"spaces won with 51 per cent of the vote"
spacers are just as misguided as leavers, though not quite as prolific
At the Chrome Developer Summit on Monday, Google finally settled the tabs vs. spaces debate and celebrated web community diversity, now at risk of becoming a monoculture thanks to Chrome's market dominance. "Chrome is here today, and every day, to show up as one small member of this much, much bigger community," said Anil …
Spaces seem like a reasonable solution, but tabs can show customised widths for each user in the same piece of code (with a semi-decent IDE), so everyone can see the indentation level they like without adversely affecting anyone else. (Why would you use 7 spaces? Why?!)
Back in roughly 1975, one of my Big Iron mentors had a bumper-sticker:
Tabs are for typewriters!
A woman from the typing pool who much preferred Fresca to Tab took exception to the comment, so he offered to buy her lunch in compensation for the perceived slight. They are still married.
A few years later, another mentor opined "Feelthy TABs are the devil's work, unless you are using them on your Smith Corona".
Personally, I prefer spaces, but I'll use tabs where required. When in Rome & all that.
Personally, I prefer spaces
In the Bad Old Days (when I had pretensions to being an IBM TPF programmer) using tabs was a Very Bad Thing.. the assembler was very column-specific and really, really didn't like tab characters. It's really annoying when it ignores a big chunk of your code because the lines don't start in the right palce (even though they look OK on the screen).
One of the many, many reasons why I switched to doing PC/server/networking support.
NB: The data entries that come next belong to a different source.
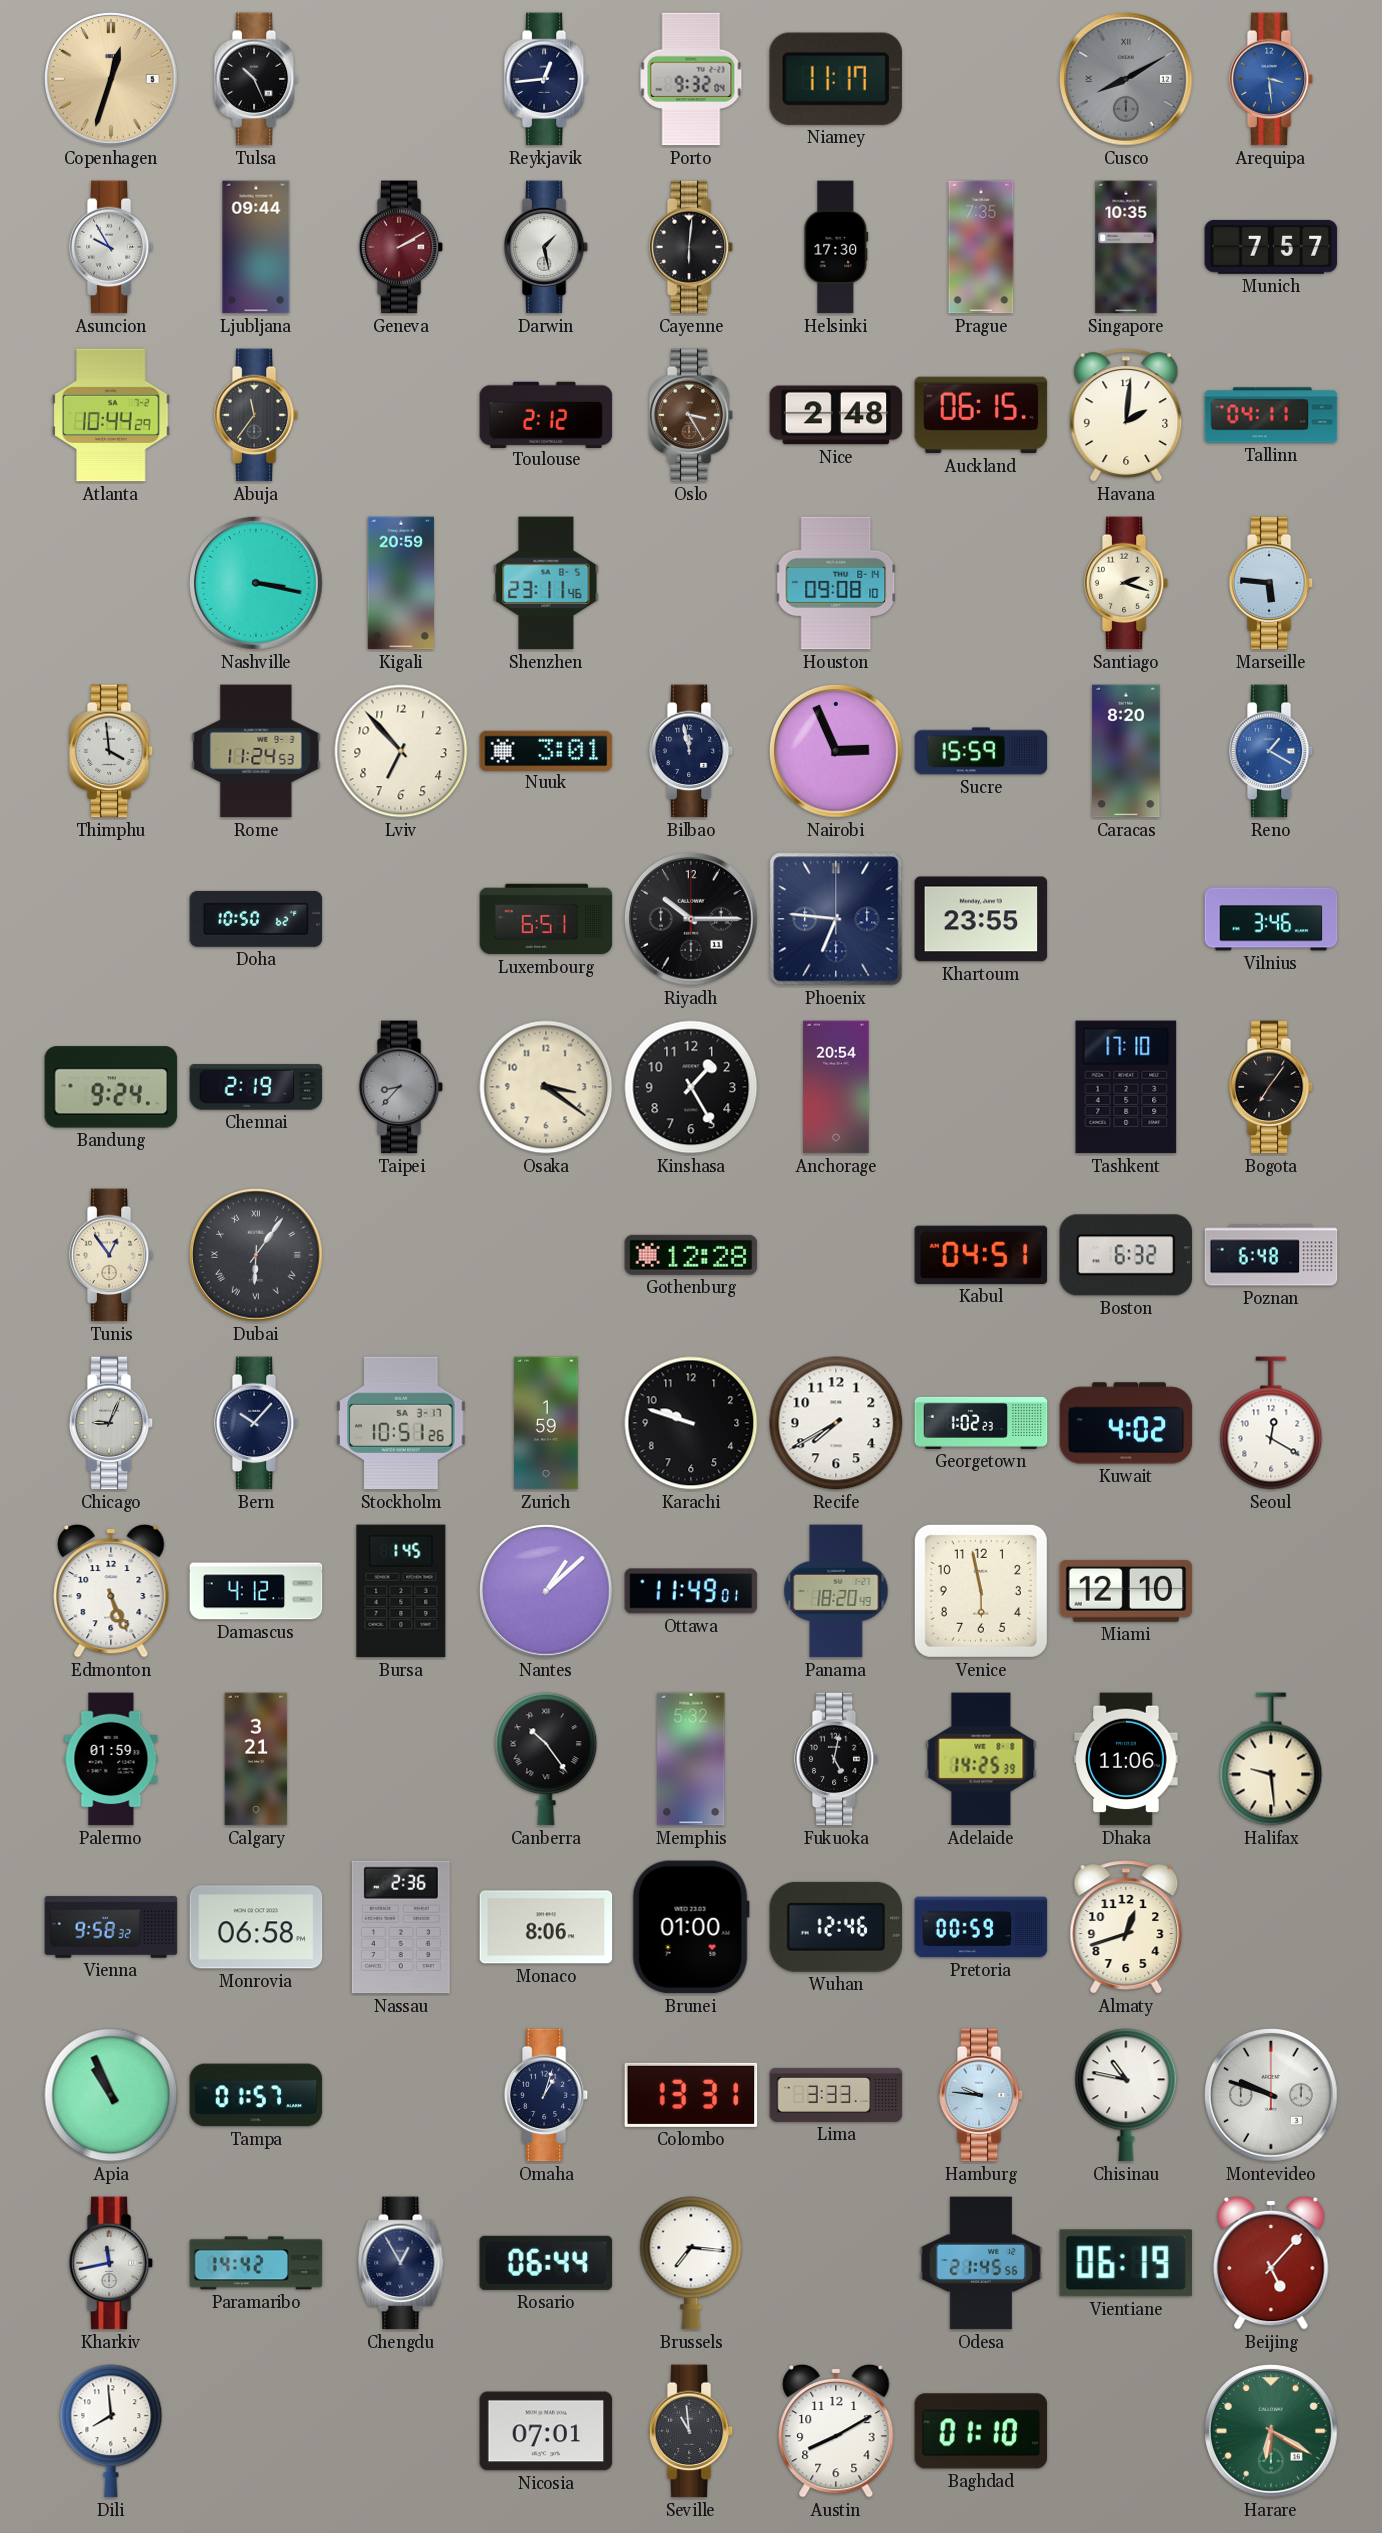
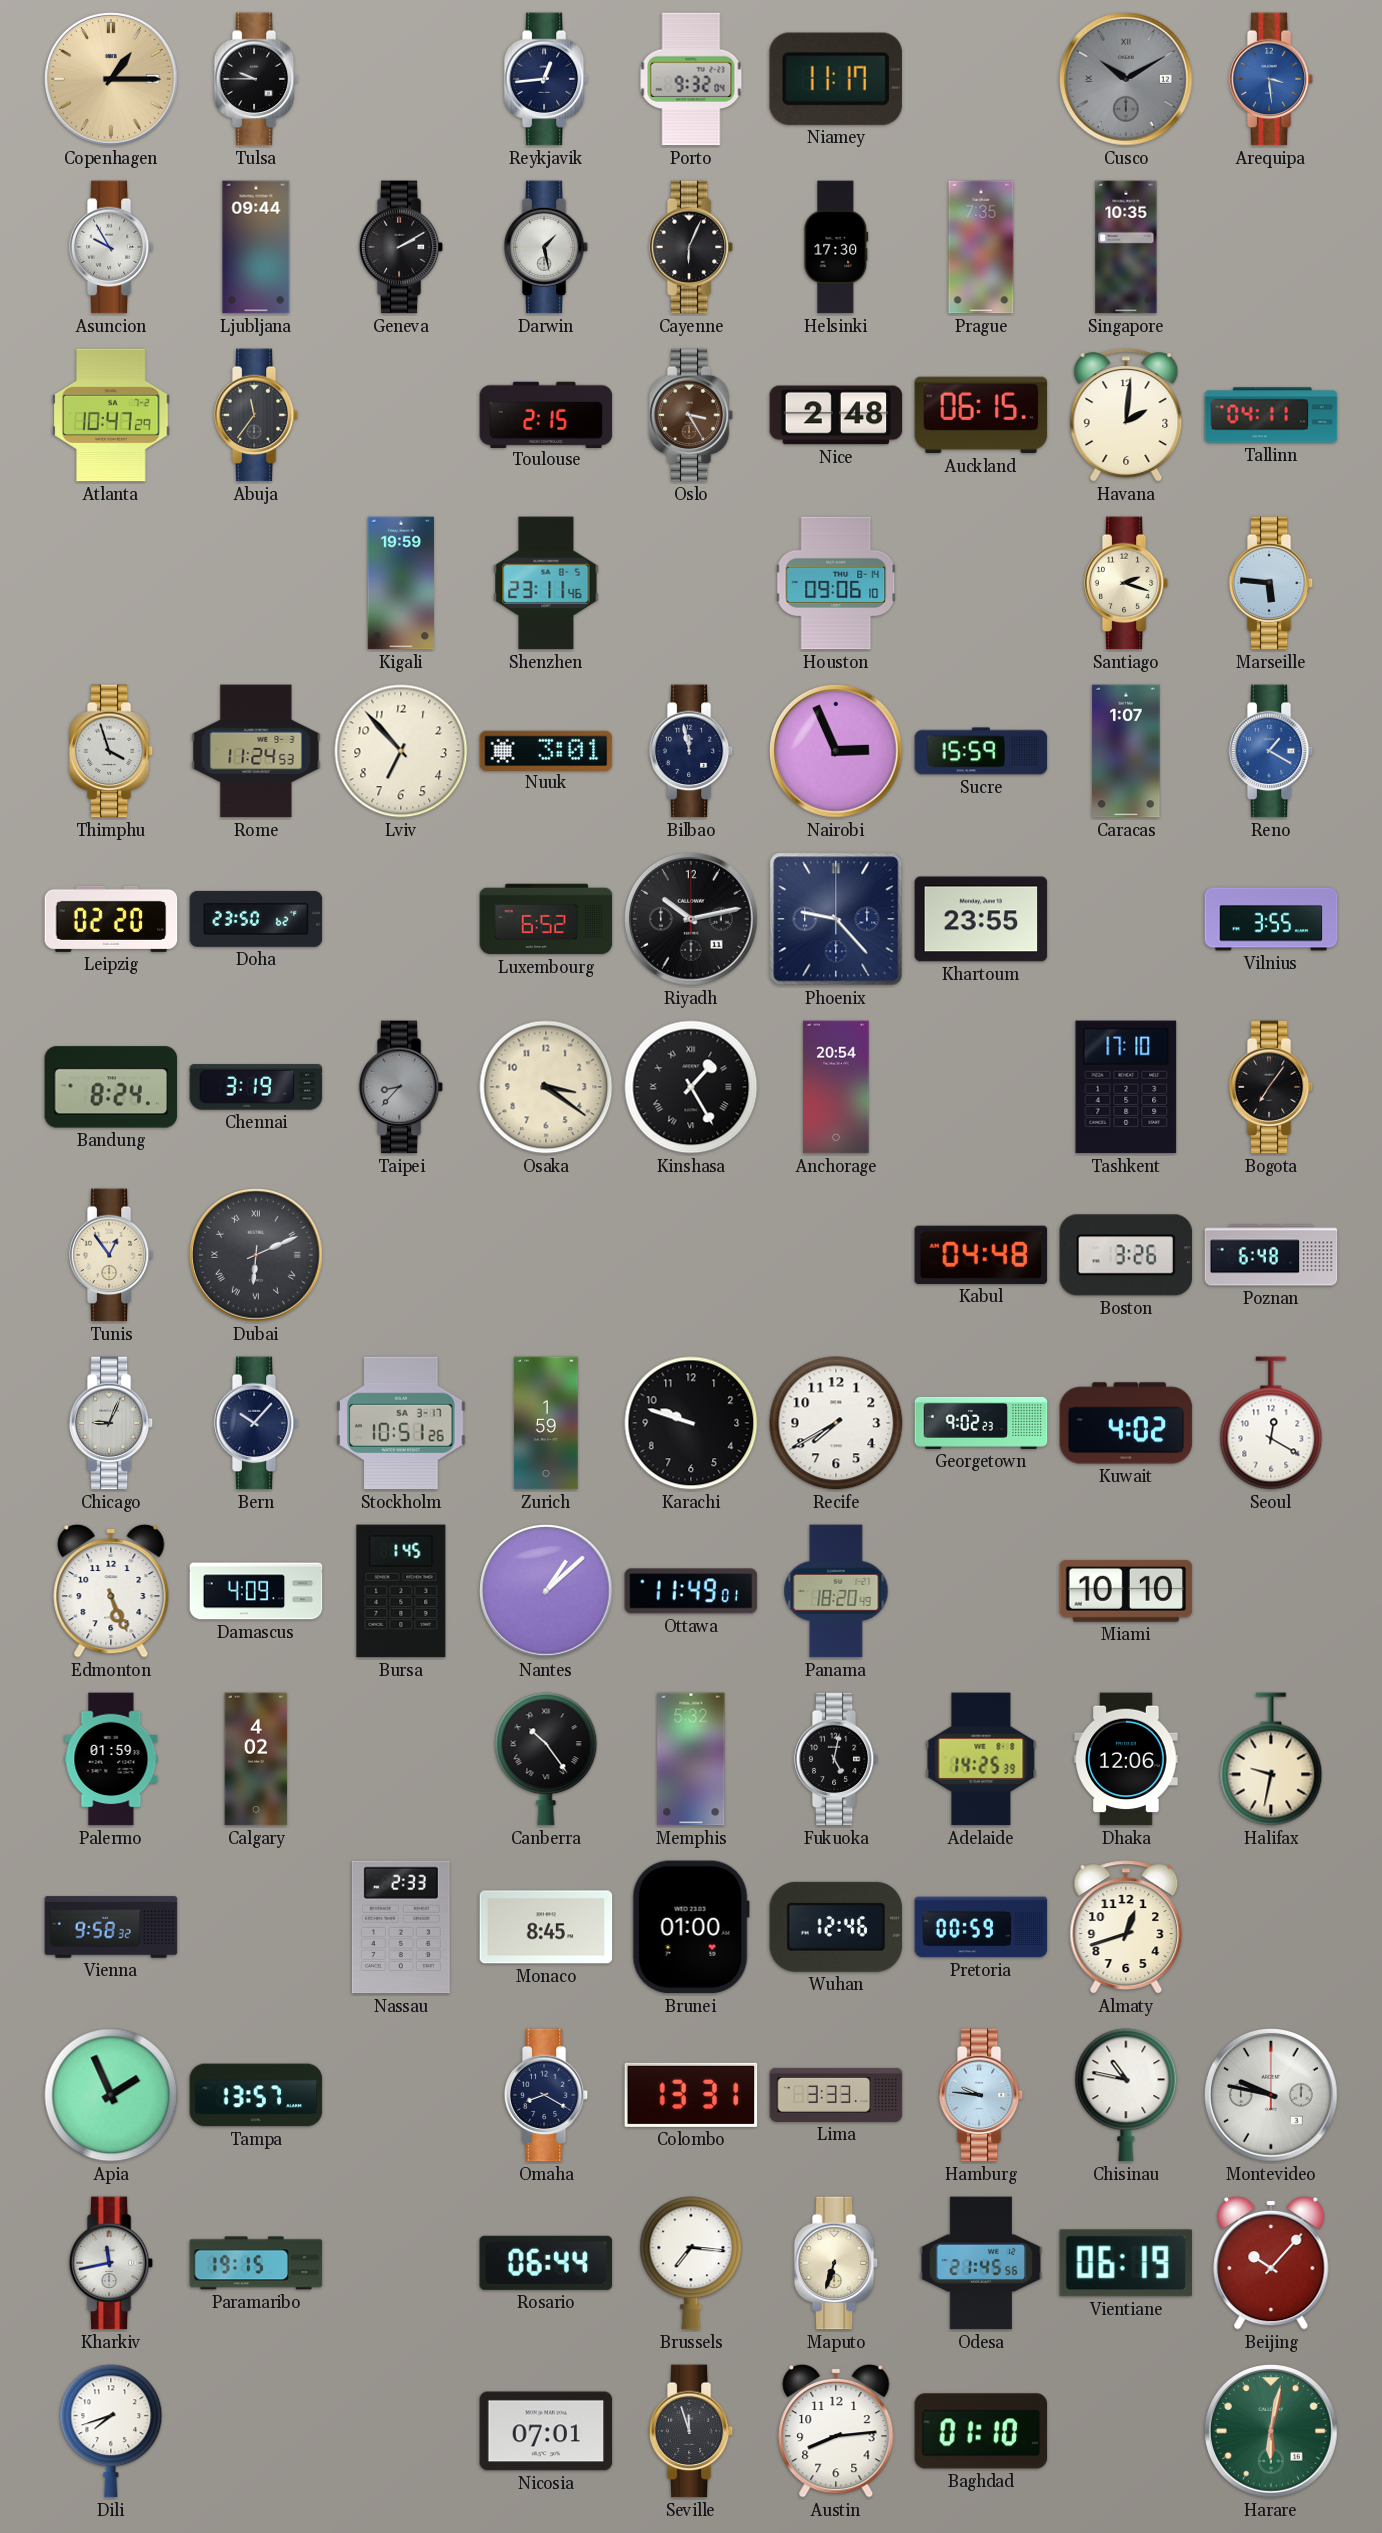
Copenhagen: 12:33 -> 1:15
Tulsa: 10:26 -> 9:45
Cusco: 8:10 -> 10:10
Geneva dial: burgundy -> black
Cayenne: 6:01 -> 6:04
Munich: 7:57 -> none
Atlanta: 10:44 -> 10:47
Toulouse: 2:12 -> 2:15
Nashville: 3:17 -> none
Kigali: 20:59 -> 19:59
Houston: 09:08 -> 09:06
Thimphu: 3:59 -> 3:57
Caracas: 8:20 -> 1:07
Leipzig: none -> 02:20
Doha: 10:50 -> 23:50
Luxembourg: 6:51 -> 6:52
Riyadh: 10:15 -> 10:13
Phoenix: 6:46 -> 9:23
Vilnius: 3:46 -> 3:55
Bandung: 9:24 -> 8:24
Chennai: 2:19 -> 3:19
Kinshasa numerals: Arabic -> Roman
Dubai: 6:06 -> 6:11
Gothenburg: 12:28 -> none
Kabul: 04:51 -> 04:48
Boston: 6:32 -> 3:26
Georgetown: 1:02 -> 9:02
Damascus: 4:12 -> 4:09
Venice: 5:58 -> none
Miami: 12:10 -> 10:10
Calgary: 3:21 -> 4:02
Dhaka: 11:06 -> 12:06
Halifax: 9:29 -> 9:32
Monrovia: 06:58 -> none
Nassau: 2:36 -> 2:33
Monaco: 8:06 -> 8:45
Apia: 10:56 -> 1:56
Tampa: 01:57 -> 13:57
Omaha: 1:03 -> 8:20
Montevideo: 9:48 -> 9:47
Paramaribo: 14:42 -> 19:15
Chengdu: 12:55 -> none
Maputo: none -> 6:33
Beijing: 5:07 -> 10:07
Dili: 7:59 -> 7:42
Seville: 10:59 -> 11:57
Austin: 8:10 -> 8:14
Harare: 6:20 -> 6:02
Luddism in my case. I learned to type on a typewriter. A massive old Imperial thing, where you had to bash your little finger down by about an inch to get the A key to work.
The thing is, I learned by rote. juja[space]juja[space] for a whole line. Then move on to the next combination of home key and soemthing with the other hand then spacebar. Tab to get to the right place to put in my address on the top right of a letter, and always hitting spacebar twice after a full stop at the end of a sentence. And I still do it now.
I can format a letter properly, and have created templates for documents that get used a lot. But if I'm bashing something out quickly on the keyboard, I can have hit tab repeatedly and typed in an address - faster than taking my hands off the keyboard and reaching for the mouse to press the right buttons to align the text.
I'm sure this is because I wasn't taught how to use word processors, otherwise I'd know all the shortcut keys and that would probably be as quick as doing it the old fashioned way.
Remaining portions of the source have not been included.